Eine Porträtgrafik mit dem Geistlichen Daniel Wülfer
01.01.2025, Recherche und Text: Dr. Iris Carstensen
Nürnberg war nicht nur Verlagsort, sondern neben Augsburg auch eines der wichtigsten Zentren für Porträtgrafik im Alten Reich. Die evangelische Geistlichkeit griff dieses Ausdrucksmittel gern auf, um damit neben ihren Schriften Bekanntheit und Andenken zu prägen. Geistliche waren Auftraggeber, Empfänger, Sammler, Katalogisierer. Einzelne versuchten sich selbst als Künstler.

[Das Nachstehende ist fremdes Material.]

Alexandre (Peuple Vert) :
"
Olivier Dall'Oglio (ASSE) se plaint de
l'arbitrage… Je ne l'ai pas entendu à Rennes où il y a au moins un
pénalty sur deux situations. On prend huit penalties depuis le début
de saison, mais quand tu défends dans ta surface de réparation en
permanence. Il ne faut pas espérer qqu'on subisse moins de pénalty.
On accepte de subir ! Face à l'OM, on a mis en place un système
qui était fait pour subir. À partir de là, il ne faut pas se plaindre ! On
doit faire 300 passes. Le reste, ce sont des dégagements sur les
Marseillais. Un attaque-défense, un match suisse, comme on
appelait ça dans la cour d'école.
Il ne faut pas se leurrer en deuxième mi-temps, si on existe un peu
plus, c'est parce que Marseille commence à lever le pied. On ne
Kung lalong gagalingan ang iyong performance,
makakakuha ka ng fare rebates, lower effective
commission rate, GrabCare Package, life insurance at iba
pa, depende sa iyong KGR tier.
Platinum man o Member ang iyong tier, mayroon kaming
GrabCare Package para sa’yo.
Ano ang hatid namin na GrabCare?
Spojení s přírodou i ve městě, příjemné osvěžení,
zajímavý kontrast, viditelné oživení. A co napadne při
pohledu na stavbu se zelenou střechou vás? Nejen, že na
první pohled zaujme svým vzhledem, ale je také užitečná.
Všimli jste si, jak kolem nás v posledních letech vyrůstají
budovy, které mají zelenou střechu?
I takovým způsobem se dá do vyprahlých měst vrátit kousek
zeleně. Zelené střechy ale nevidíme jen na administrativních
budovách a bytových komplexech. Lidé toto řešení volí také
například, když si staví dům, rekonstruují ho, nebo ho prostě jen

Im Rahmen der derzeitig laufenden Erschließung des Porträtgrafikbestandes des LAELKB, gut 1500 Blätter vor allem mit Geistlichen aus dem Nürnberger bzw. süddeutschen Raum, ist hier ein Kupferstich mit dem Porträt des Daniel Wülfer (1617-1685) ausgewählt, bei dem ein besonderes Detail heraussticht.
Der Kupferstich stammt von 1656 und zeigt Wülfer im Alter von 39 Jahren als Prediger an St. Lorenz und Professor für Logik, Physik und Metaphysik in Nürnberg sowie als gräflich oettingischen Kirchenrat, wie die Legende über dem Porträt mitteilt. Die Porträtgrafik ist nach einem typischen Muster zusammengesetzt, d.h., das Porträt ist kombiniert mit verschiedenen, hier durchweg lateinischen Textblöcken: der Legende zum Porträtierten, einem Lobgedicht mit Widmung sowie der Nennung des Stechers.

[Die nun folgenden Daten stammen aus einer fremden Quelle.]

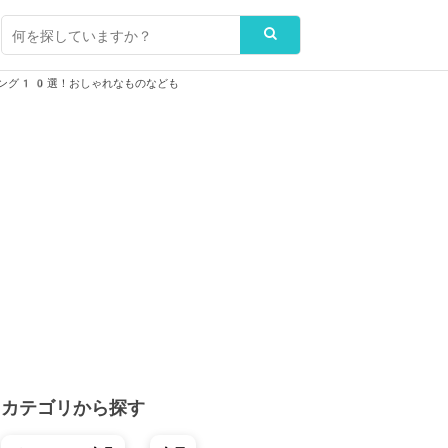
ング10選！おしゃれなものなども
カテゴリから探す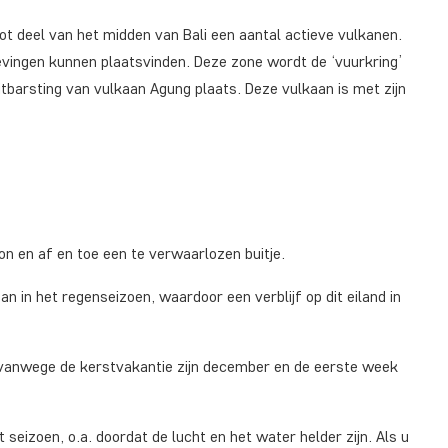
root deel van het midden van Bali een aantal actieve vulkanen.
bevingen kunnen plaatsvinden. Deze zone wordt de ‘vuurkring’
itbarsting van vulkaan Agung plaats. Deze vulkaan is met zijn
n en af en toe een te verwaarlozen buitje.
n in het regenseizoen, waardoor een verblijf op dit eiland in
r vanwege de kerstvakantie zijn december en de eerste week
it seizoen, o.a. doordat de lucht en het water helder zijn. Als u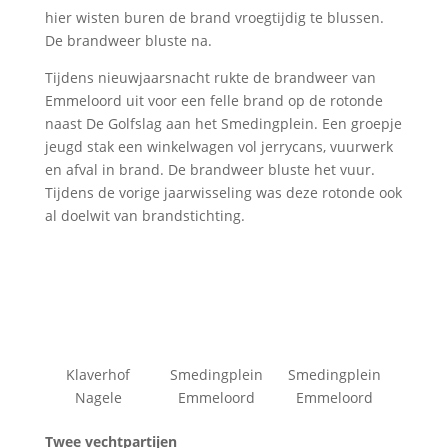
hier wisten buren de brand vroegtijdig te blussen.
De brandweer bluste na.
Tijdens nieuwjaarsnacht rukte de brandweer van
Emmeloord uit voor een felle brand op de rotonde
naast De Golfslag aan het Smedingplein. Een groepje
jeugd stak een winkelwagen vol jerrycans, vuurwerk
en afval in brand. De brandweer bluste het vuur.
Tijdens de vorige jaarwisseling was deze rotonde ook
al doelwit van brandstichting.
Klaverhof
Smedingplein
Smedingplein
Nagele
Emmeloord
Emmeloord
Twee vechtpartijen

Der Widmer des Porträtgedichtes wie auch der Stecher haben klangvolle Namen. Es sind Sigmund von Birken (1626-1681), Nürnberger Dichter und wichtiges Mitglied des Pegnesischen Blumenordens, sowie Jakob von Sandrart (1630-1708), der 1662 die Malerakademie in Nürnberg mitbegründete und deren erster Direktor wurde. Wenn Wülfer sich dieser beiden versicherte, zeugt das von Ehrgeiz. Der steile Aufstieg zum Geistlichen und Gelehrten war ihm nicht in die Wiege gelegt worden. Sein Vater war Müller.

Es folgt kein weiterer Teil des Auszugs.